[Saved entries]
────────

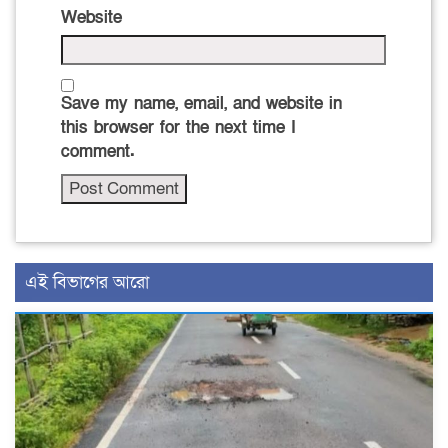
Website
Save my name, email, and website in
this browser for the next time I
comment.
এই বিভাগের আরো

────────

> WHAT THE TASK REQUIRES:
Reproduce the complete set of records verbatim and omit the pictures.

> WRITTEN RESPONSE:
Website
Save my name, email, and website in
this browser for the next time I
comment.
এই বিভাগের আরো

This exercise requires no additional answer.